Task goal:
Once the line with "В ИЗБРАННОЕ" is found in the entries below, print it and each following line exactly, stopping after the line with "Все характеристики"; print nothing else.

Exercise materials:
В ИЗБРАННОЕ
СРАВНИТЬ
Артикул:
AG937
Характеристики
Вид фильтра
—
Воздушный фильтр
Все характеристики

...

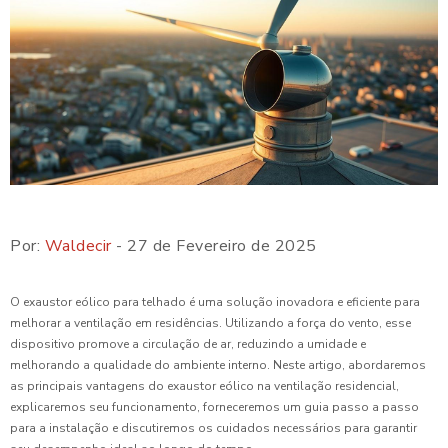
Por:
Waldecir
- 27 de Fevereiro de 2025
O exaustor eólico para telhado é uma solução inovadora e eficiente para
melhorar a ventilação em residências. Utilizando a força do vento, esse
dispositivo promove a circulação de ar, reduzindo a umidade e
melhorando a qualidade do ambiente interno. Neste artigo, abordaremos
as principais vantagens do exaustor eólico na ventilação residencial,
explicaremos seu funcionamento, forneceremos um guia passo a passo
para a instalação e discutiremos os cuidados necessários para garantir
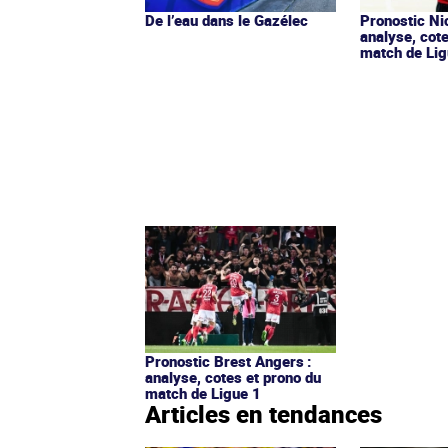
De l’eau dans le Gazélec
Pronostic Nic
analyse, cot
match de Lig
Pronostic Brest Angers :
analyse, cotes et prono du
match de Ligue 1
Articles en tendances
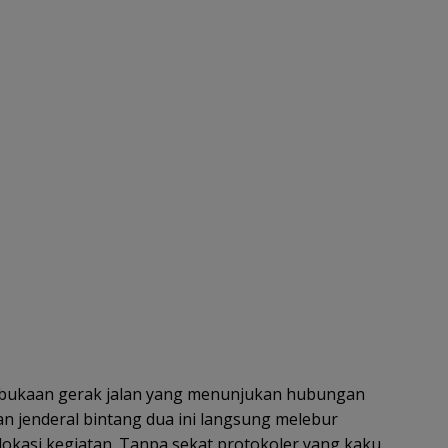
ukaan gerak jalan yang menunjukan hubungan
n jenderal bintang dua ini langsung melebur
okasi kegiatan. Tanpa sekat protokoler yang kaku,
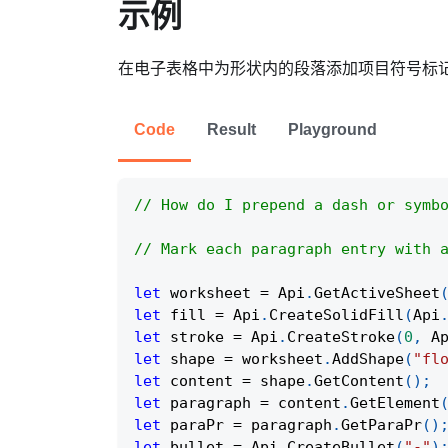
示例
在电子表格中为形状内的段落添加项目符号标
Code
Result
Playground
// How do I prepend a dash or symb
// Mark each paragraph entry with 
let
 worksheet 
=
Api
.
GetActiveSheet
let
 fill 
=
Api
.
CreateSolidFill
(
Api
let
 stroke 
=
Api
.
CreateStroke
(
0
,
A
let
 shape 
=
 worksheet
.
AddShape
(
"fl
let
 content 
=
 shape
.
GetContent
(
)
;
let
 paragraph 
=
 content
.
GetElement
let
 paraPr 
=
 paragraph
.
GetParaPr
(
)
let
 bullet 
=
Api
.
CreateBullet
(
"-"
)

==

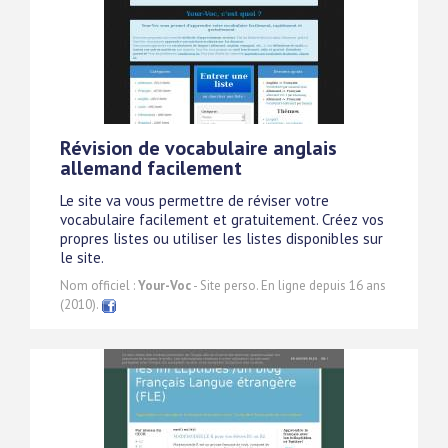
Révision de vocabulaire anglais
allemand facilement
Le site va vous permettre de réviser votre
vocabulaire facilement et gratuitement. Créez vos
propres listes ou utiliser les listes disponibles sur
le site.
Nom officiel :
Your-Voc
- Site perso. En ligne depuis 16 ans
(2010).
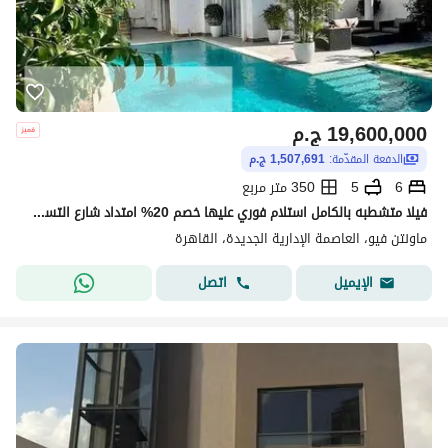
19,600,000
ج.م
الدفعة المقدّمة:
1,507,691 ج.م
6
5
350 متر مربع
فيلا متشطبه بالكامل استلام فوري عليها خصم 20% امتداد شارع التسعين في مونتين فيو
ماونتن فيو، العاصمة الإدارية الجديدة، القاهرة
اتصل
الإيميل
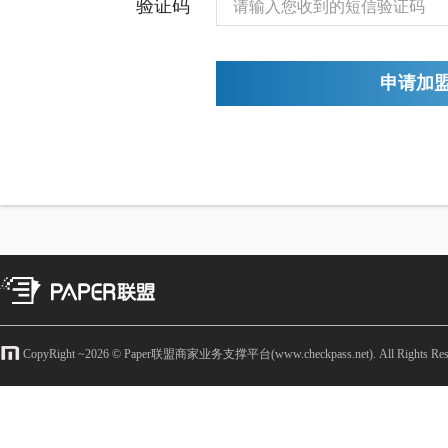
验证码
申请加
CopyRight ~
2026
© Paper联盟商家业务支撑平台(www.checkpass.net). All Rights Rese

Exercise result:
В ИЗБРАННОЕ
СРАВНИТЬ
Артикул:
AG937
Характеристики
Вид фильтра
—
Воздушный фильтр
Все характеристики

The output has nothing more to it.